# Half- Way Covenant Puritan's in New England.



## baron

I was surfing through Wikipedia and found this article on Half-Way Covenant. I do not know how to post link to the article and was wondering if anyone knows more about this. I was told before not to trust the articles on Wikipedia since any one can edit them. Found article intersting though.


----------



## Anton Bruckner

Get Gary North's Political Polytheism for more info.

Reactions: Like 1


----------



## Mushroom

Anton Bruckner said:


> Get Gary North's Political Polytheism for more info.


Keon! You live! Long time no read, brother. Glad to see you around. Hope things are good for you.


----------



## kvanlaan

It is indeed hard to find good stuff on line about this, as there's quite a line up to take shots at the Pilgrims, in some areas. I think the Wiki article is perhaps over-simplistic, but not a bad nutshell summary. Basically, it was the beginning of the end for Puritan America, that seems to be the general consensus.


----------



## Susanna

but what does that mean, "half way" covenant?


----------



## Ivan

Half-Way Covenant - Wikipedia, the free encyclopedia


----------



## Curt

Susanna said:


> but what does that mean, "half way" covenant?


 
It means that the Church gave up on salvation by grace and were willing to accept salvation by familial connection.


----------



## Houston E.

Wasn't this what Edwards' father or father-in-law (I can't remember which, don't have the book here with me) subscribed to, and Edwards himself struggled with early on in his ministry?


Sorry, should've read article first...


----------



## Ivan

I don't have time right now to check on the particulars of the article.

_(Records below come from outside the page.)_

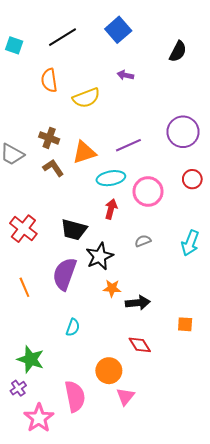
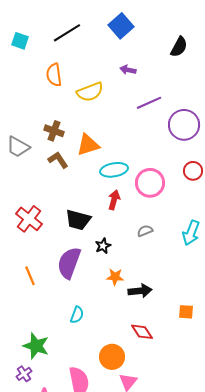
purple line: (128, 145) -> (149, 103), moved
black star: (100, 256) -> (103, 246), size x0.6

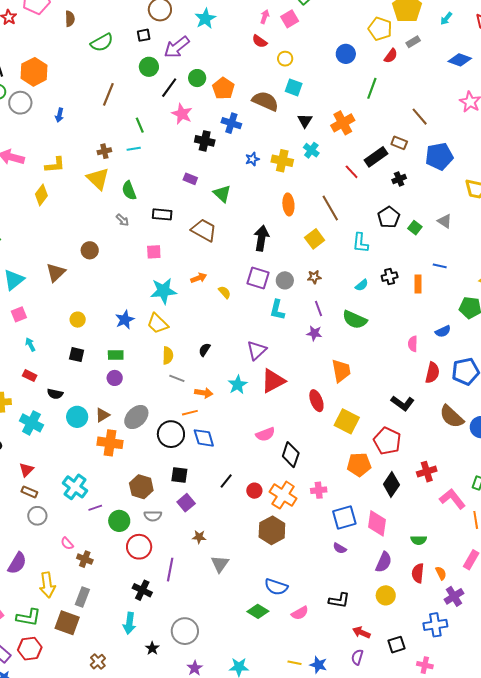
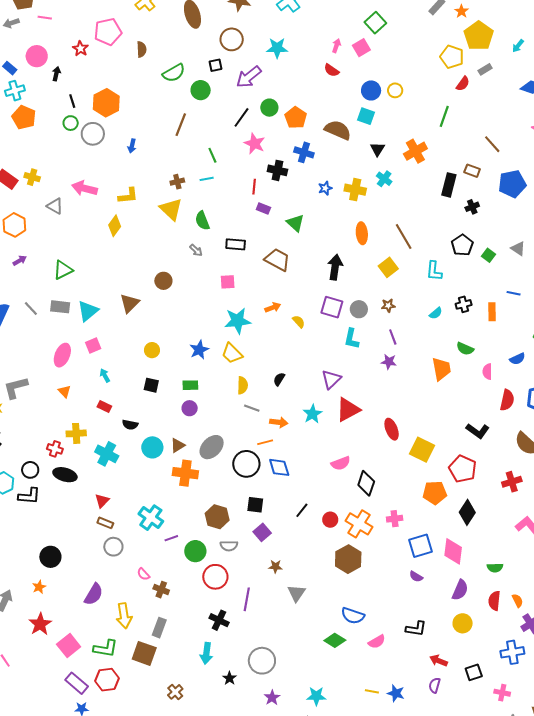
cyan star: (205, 19) -> (277, 48), turned 30
blue circle: (346, 54) -> (371, 90), moved
yellow circle: (285, 59) -> (395, 90), moved
green circle: (149, 67) -> (201, 90), moved
black rectangle: (376, 157) -> (449, 185), turned -40
red line: (352, 172) -> (254, 187), moved, turned 49
green semicircle: (355, 320) -> (465, 349), moved, size x0.7
orange trapezoid: (341, 371) -> (441, 369), moved
red cross: (427, 472) -> (512, 482), moved

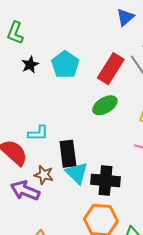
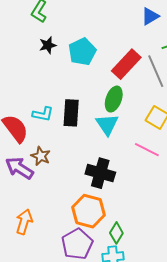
green ellipse: (105, 105) -> (114, 99), turned -50
black rectangle: (68, 154) -> (71, 113), moved
cyan triangle: (77, 173) -> (107, 125), moved

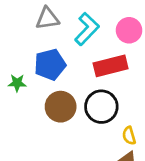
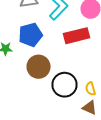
black circle: (101, 107) -> (64, 85), moved

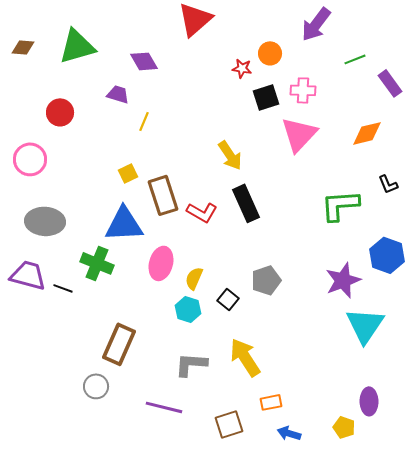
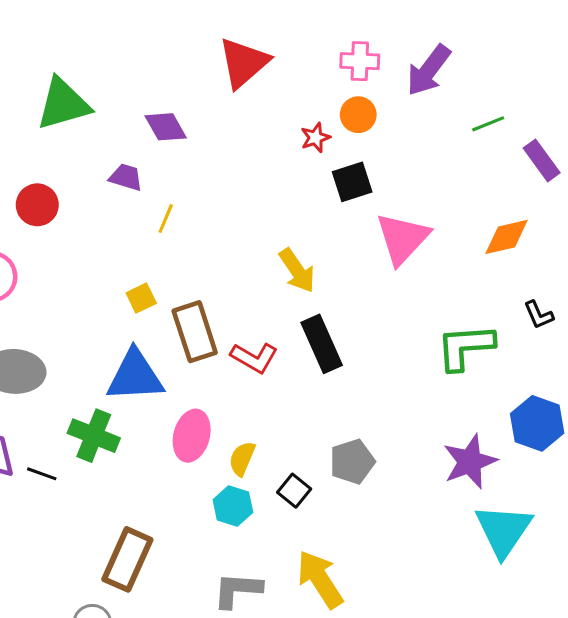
red star: (242, 68) -> (315, 138), turned -30
pink cross: (303, 90) -> (360, 61), moved

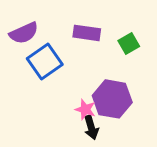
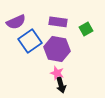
purple hexagon: (112, 99) -> (57, 49), moved

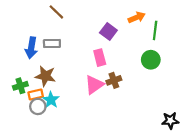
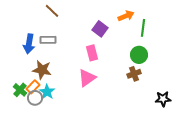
brown cross: (114, 80) -> (134, 74), moved
green cross: (20, 86) -> (20, 90), moved, turned -32
orange rectangle: (36, 95) -> (33, 87), turned -32
black star: (170, 121) -> (163, 99), moved

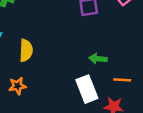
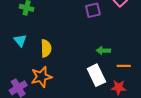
orange star: (17, 86) -> (41, 77), size x1.5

Stoddard was Edwards' maternal grandfather and I believe that the half-way covenant was at least in part one of the reasons that Edwards was asked to leave the church. Edwards opposed it. 

Sorry, I can't check the details. I'm out the door right now to go to St. Louis to celebrate my father's-in-law 97th birthday.


----------



## jwithnell

Mr. Stoddard was Mr. Edward's grandfather, host, and "senior" pastor when the Edwards family first moved to Northampton. 

Am I truly a believer? Anyone sensitive to reformed doctrine will look squarely at that question. The halfway covenant tried to address those who did not see themselves fit to make that claim. The social overtones were huge: you couldn't do much at all, including vote, if you were not a member of the visible church. Did it become salvation by family association? For some, sure. Did it provide a place for those children whose parents were greatly burden to know Christ fully and did not see themselves worthy? In some cases yes. 

It was clearly a mixed bag, and a mess for Mr. Edwards to inherit. It took him years to act on his conviction that his grandfather was not correct and folks weren't happy about his interference with a social "right."


----------



## Jesus is my friend

Edwards deals with this briefly in his article An Humble Inquiry",great food for thought!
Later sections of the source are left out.